GENERATIONS OF WINTER, the first of a two-volume project, is a large work in every respect. Its geographical range extends from the concentration camps of Kolyma to the Western Front of World War II. Its social and cultural dimensions embrace a bravura reconstruction of the social and cultural life of Tbilisi, capitol of Georgia, during the early years of the century. Historically, it provides a behind-the-scenes look at the machinations of Stalin and his henchmen, as well as a wealth of detail which re-creates the textures and tonalities of daily life in Soviet society. It is a treasury of Russian literature and of twenty years of Soviet popular culture. It is a hymn to Moscow and also to the courage, endurance, and bitter fate of the author’s fellow-countrymen. Aksyonov’s references to WAR AND PEACE, though lightly made, also demand to be taken seriously.
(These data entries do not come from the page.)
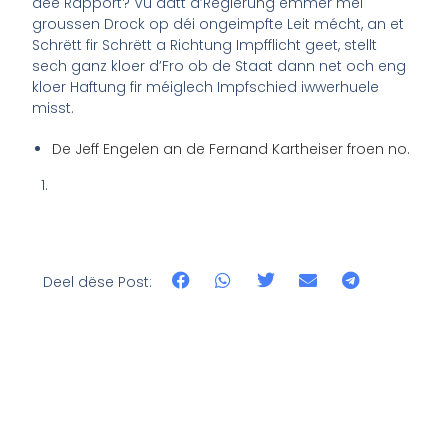
dee Rapport? Vu datt d’Regierung ëmmer méi
groussen Drock op déi ongeimpfte Leit mécht, an et
Schrëtt fir Schrëtt a Richtung Impfflicht geet, stellt
sech ganz kloer d’Fro ob de Staat dann net och eng
kloer Haftung fir méiglech Impfschied iwwerhuele
misst.
De Jeff Engelen an de Fernand Kartheiser froen no.
Deel dëse Post:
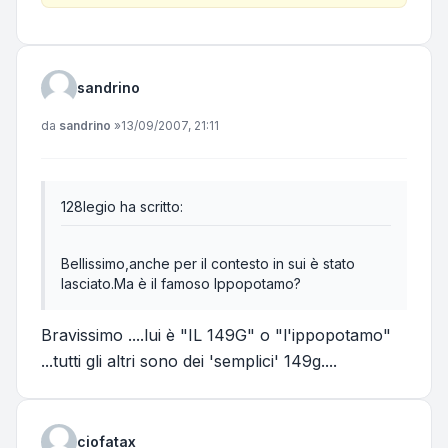
sandrino
Messaggio
da
sandrino
»
13/09/2007, 21:11
128legio ha scritto:
Bellissimo,anche per il contesto in sui è stato
lasciato.Ma è il famoso Ippopotamo?
Bravissimo ....lui è "IL 149G" o "l'ippopotamo"
...tutti gli altri sono dei 'semplici' 149g....
ciofatax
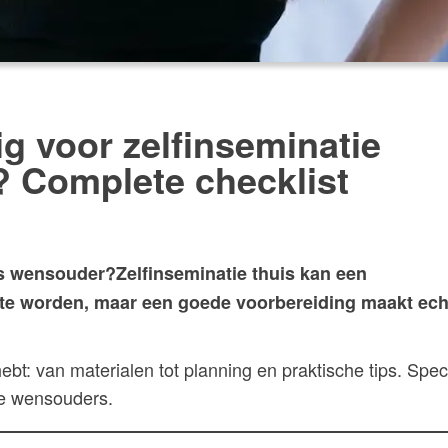
g voor zelfinseminatie
 Complete checklist
ls wensouder?Zelfinseminatie thuis kan een
te worden, maar een goede voorbereiding maakt ech
hebt: van materialen tot planning en praktische tips. Spec
re wensouders.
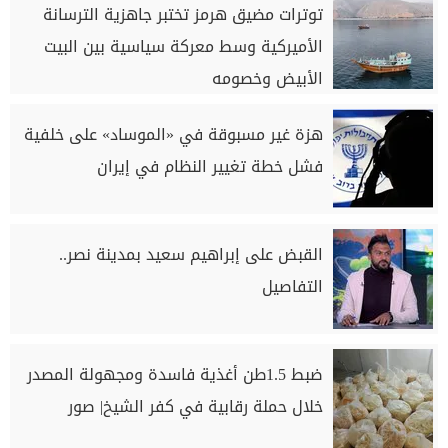
توترات مضيق هرمز تختبر جاهزية الترسانة
الأميركية وسط معركة سياسية بين البيت
الأبيض وخصومه
هزة غير مسبوقة في «الموساد» على خلفية
فشل خطة تغيير النظام في إيران
القبض على إبراهيم سعيد بمدينة نصر..
التفاصيل
ضبط 1.5طن أغذية فاسدة ومجهولة المصدر
خلال حملة رقابية في كفر الشيخ| صور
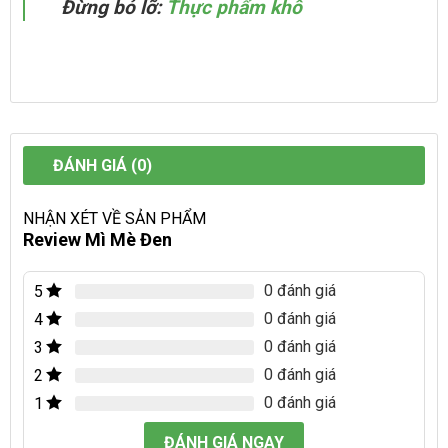
Đừng bỏ lỡ:
Thực phẩm khô
ĐÁNH GIÁ (0)
NHẬN XÉT VỀ SẢN PHẨM
Review Mì Mè Đen
0 đánh giá
5
0 đánh giá
4
0 đánh giá
3
0 đánh giá
2
0 đánh giá
1
ĐÁNH GIÁ NGAY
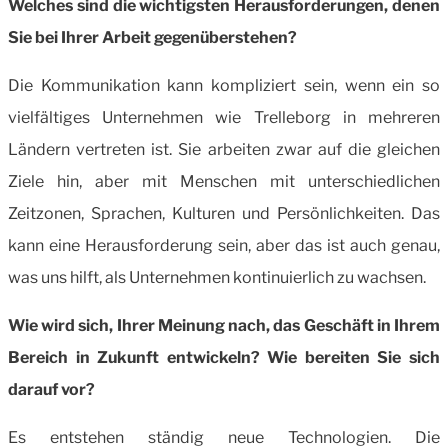
Welches sind die wichtigsten Herausforderungen, denen
Sie bei Ihrer Arbeit gegenüberstehen?
Die Kommunikation kann kompliziert sein, wenn ein so
vielfältiges Unternehmen wie Trelleborg in mehreren
Ländern vertreten ist. Sie arbeiten zwar auf die gleichen
Ziele hin, aber mit Menschen mit unterschiedlichen
Zeitzonen, Sprachen, Kulturen und Persönlichkeiten. Das
kann eine Herausforderung sein, aber das ist auch genau,
was uns hilft, als Unternehmen kontinuierlich zu wachsen.
Wie wird sich, Ihrer Meinung nach, das Geschäft in Ihrem
Bereich in Zukunft entwickeln? Wie bereiten Sie sich
darauf vor?
Es entstehen ständig neue Technologien. Die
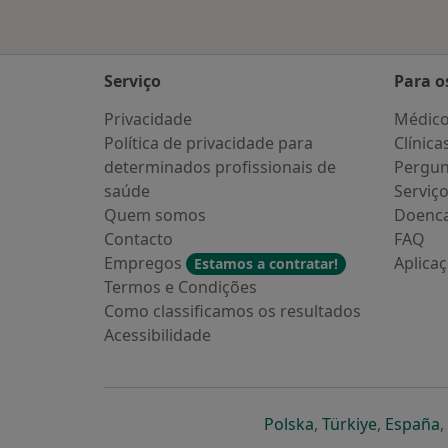
Serviço
Para o
Privacidade
Médic
Política de privacidade para
Clínica
determinados profissionais de
Pergun
saúde
Serviç
Quem somos
Doenc
Contacto
FAQ
Empregos
Aplica
Estamos a contratar!
Termos e Condições
Como classificamos os resultados
Acessibilidade
abre num novo s
abre num
a
Polska
,
Türkiye
,
España
,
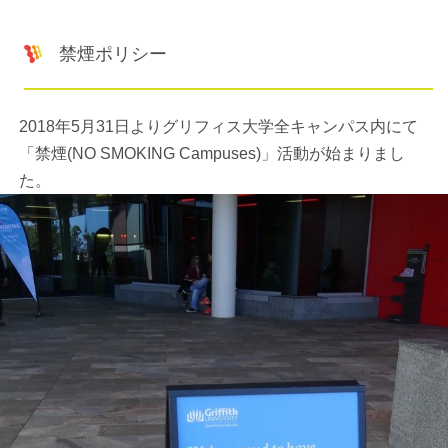
禁煙ポリシー
2018年5月31日よりグリフィス大学全キャンパス内にて
「禁煙(NO SMOKING Campuses)」活動が始まりまし
た。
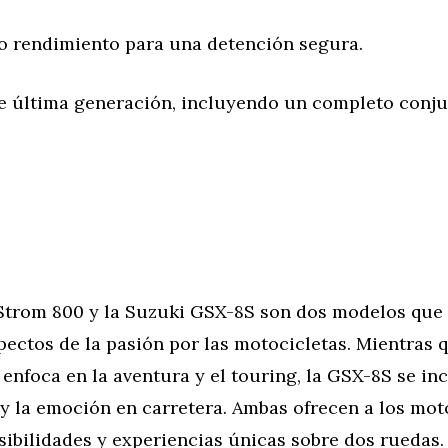
to rendimiento para una detención segura.
e última generación, incluyendo un completo conju
Strom 800 y la Suzuki GSX-8S son dos modelos que
pectos de la pasión por las motocicletas. Mientras q
enfoca en la aventura y el touring, la GSX-8S se inc
y la emoción en carretera. Ambas ofrecen a los mot
ibilidades y experiencias únicas sobre dos ruedas.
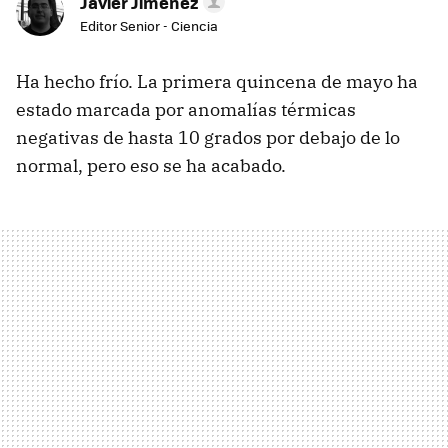
Javier Jiménez
Editor Senior - Ciencia
Ha hecho frío. La primera quincena de mayo ha
estado marcada por anomalías térmicas
negativas de hasta 10 grados por debajo de lo
normal, pero eso se ha acabado.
At the center of the story is the Gradov family. Their passions and commitments place them in the forefront of the period’s ideological, military, and cultural history. Although three generations of the family are represented, most attention is devoted to the one entering adulthood during the Stalinist consolidation of the Bolshevik Revolution. In various ways, the Gradovs of this generation— Nikita, Kirill, and Nina—become victims of the revolutionary cause with which they had originally identified. The gradual but inexorable erosion of their lives, liberty, and pursuit of happiness is shown in intimate detail from a panoramic perspective. Yet, even though the Gradov family as a social unit is destroyed, its human essence persists, precisely as a result of the vicissitudes it undergoes. The result is a magisterial novel whose bitter ironies and graphic scenes of cruelty and waste both denounces the values of a specific system and ennobles the human experience of them.